I name-dropped Refn in there because I wanted to get across a seriousness and  an artfulness to the proceedings, which in lesser budgeted and lesser talented hands than The Divine Fury's director Kim Joo-hwan seems to have might've made this movie into grade-Z schlock. This ain't schlock. The Divine Fury looks expensive and is often really gorgeous to behold -- it feels like a particularly splatteriffic and neon-soaked YA movie about a wayward youth finding out they're The Chosen One; just here "The Chosen One" means "fighting possessed baddies with his magical stigmata fists of fury" instead of, like, shooting arrows at Julianne Moore.

Park Seo-jun, who'll be seen very soon everywhere (including the NYFF) in Bong Joon -ho's hotly anticipated flick Parasite, plays our sturdy leading man Yong-hu, who's had a crisis of faith ever since his religious cop father was murdered by hot-rodding youths and the prayer he'd been promised as a quick fix did no such thing. It's like Signs but with a litany of Linda Blairs running around instead of little green men, and they're all here only to teach the main character that Bigger Things Are Real, You Should Believe. And punch. Punch em' hard.

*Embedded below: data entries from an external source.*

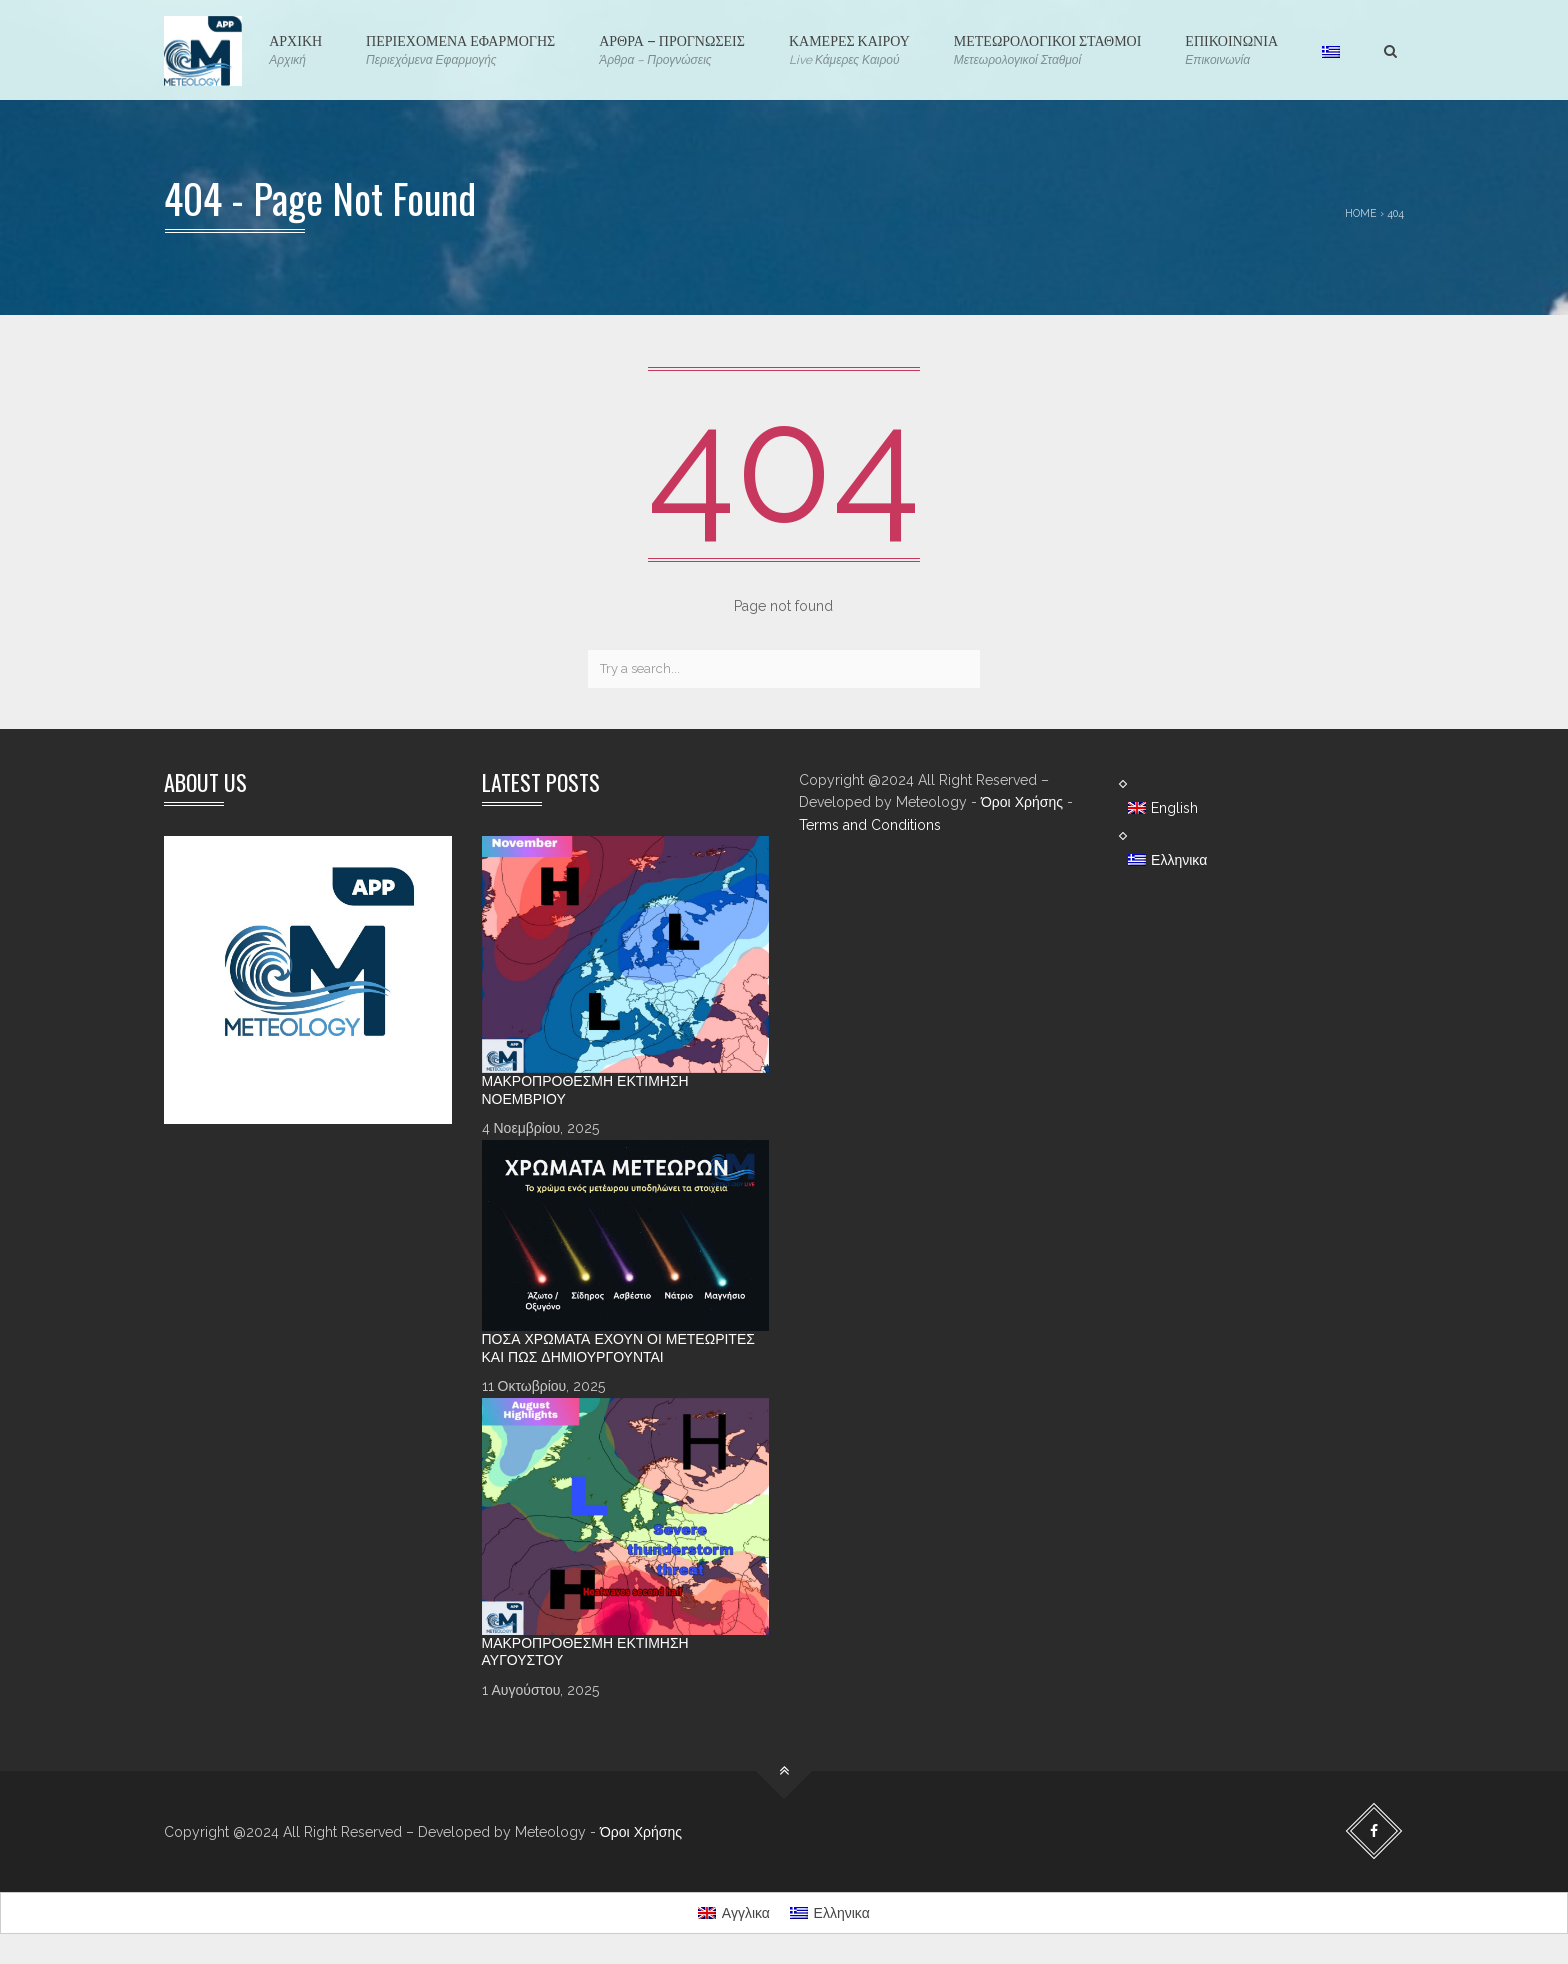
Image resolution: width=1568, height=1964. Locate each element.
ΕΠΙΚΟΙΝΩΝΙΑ (1231, 49)
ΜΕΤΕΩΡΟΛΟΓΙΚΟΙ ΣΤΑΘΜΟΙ (1048, 49)
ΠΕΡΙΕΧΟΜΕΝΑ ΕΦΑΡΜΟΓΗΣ (460, 49)
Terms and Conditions (870, 825)
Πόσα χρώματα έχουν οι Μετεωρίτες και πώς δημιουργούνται (618, 1348)
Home (1361, 213)
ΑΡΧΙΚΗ (295, 49)
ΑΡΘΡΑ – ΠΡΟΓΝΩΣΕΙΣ (672, 49)
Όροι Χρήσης (1022, 802)
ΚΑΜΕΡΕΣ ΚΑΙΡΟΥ (849, 49)
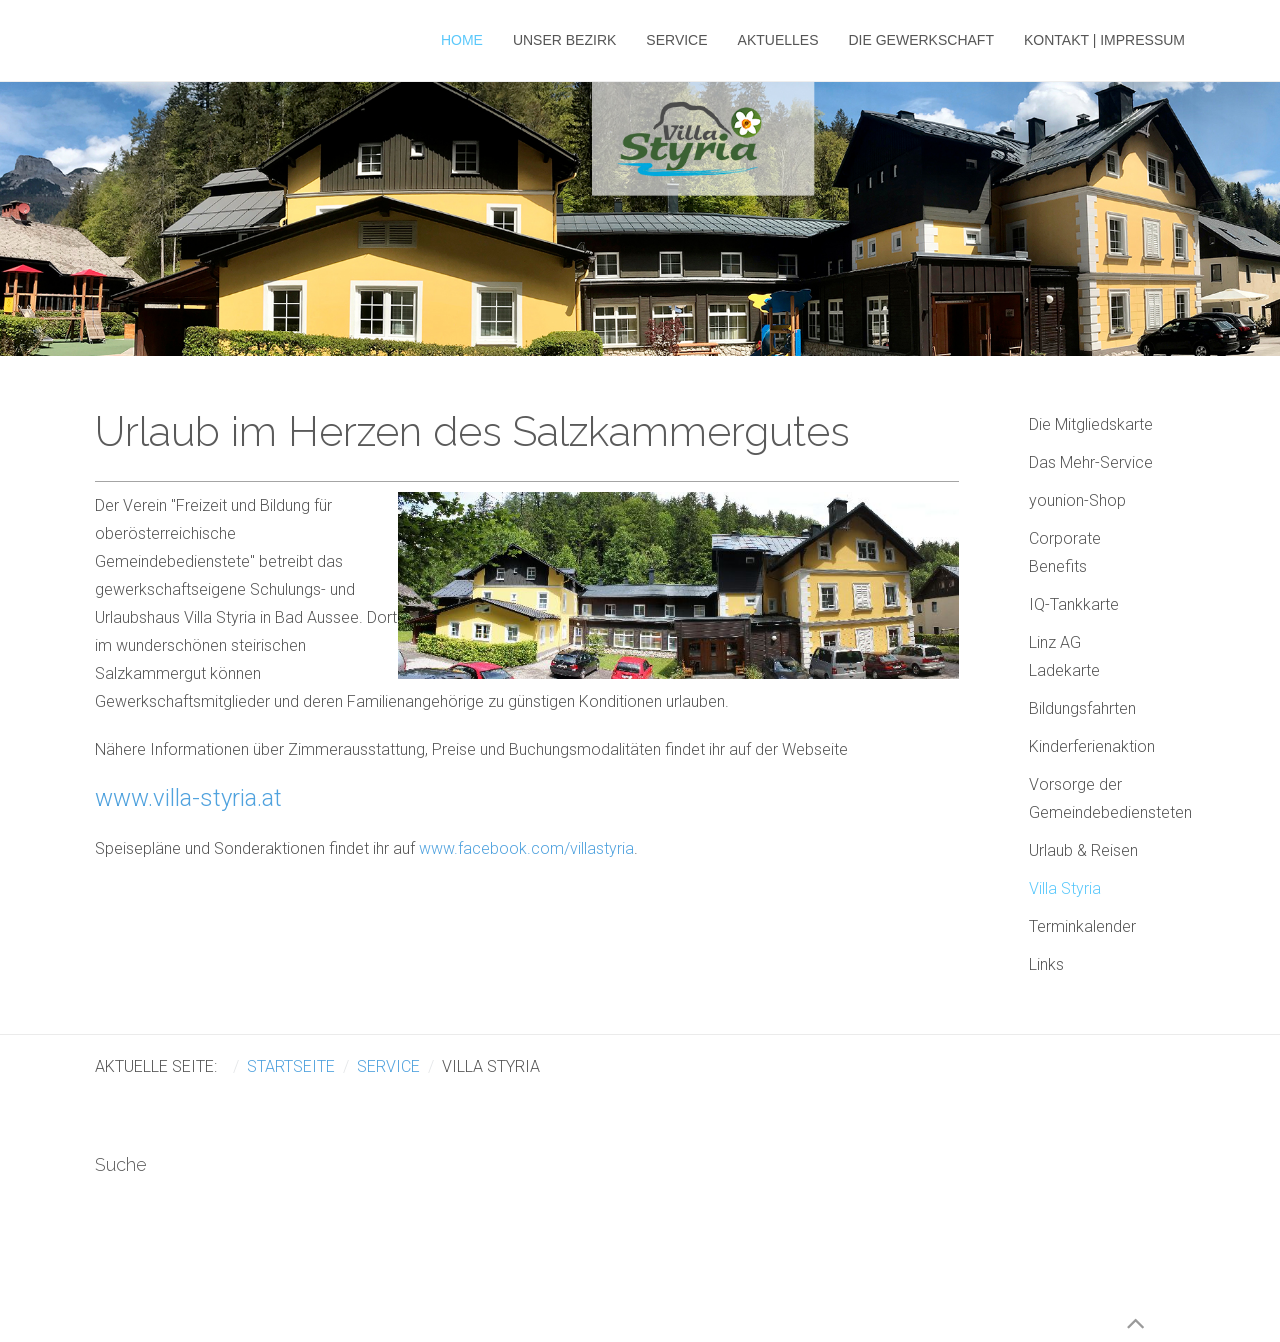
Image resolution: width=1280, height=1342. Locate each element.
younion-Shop (1077, 500)
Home (462, 40)
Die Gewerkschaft (921, 40)
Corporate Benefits (1065, 552)
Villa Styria (1065, 888)
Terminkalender (1082, 926)
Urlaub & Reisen (1083, 850)
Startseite (291, 1066)
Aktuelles (778, 40)
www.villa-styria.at (188, 798)
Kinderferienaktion (1092, 746)
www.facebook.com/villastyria (526, 848)
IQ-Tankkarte (1074, 604)
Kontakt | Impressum (1104, 40)
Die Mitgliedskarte (1091, 424)
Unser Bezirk (564, 40)
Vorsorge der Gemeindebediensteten (1107, 798)
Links (1046, 964)
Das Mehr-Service (1091, 462)
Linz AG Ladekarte (1064, 656)
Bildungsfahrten (1082, 708)
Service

There are moments where the movie feels like a particularly bizarre adaptation of one of those garbage "faith-based" films we see semi-annually here in the States -- like a game of telephone where the cornball message of "the importance of prayer" got its wired crossed with a Hot Topic store hotline. Hell, I half expected to see Chrissy Metz vomiting pea soup, and how is that not a stone cold movie recommendation right there? (They can save that for the American remake.) The Divine Fury is the movie I wish Scott Derrickson's dour Deliver Us From Evil with Eric Bana could've been -- it's just solid entertainment without a single chip on its shoulder, slapping cage matches and Catholicism together into the absurd stew of this atheists's goofiest fever dreams.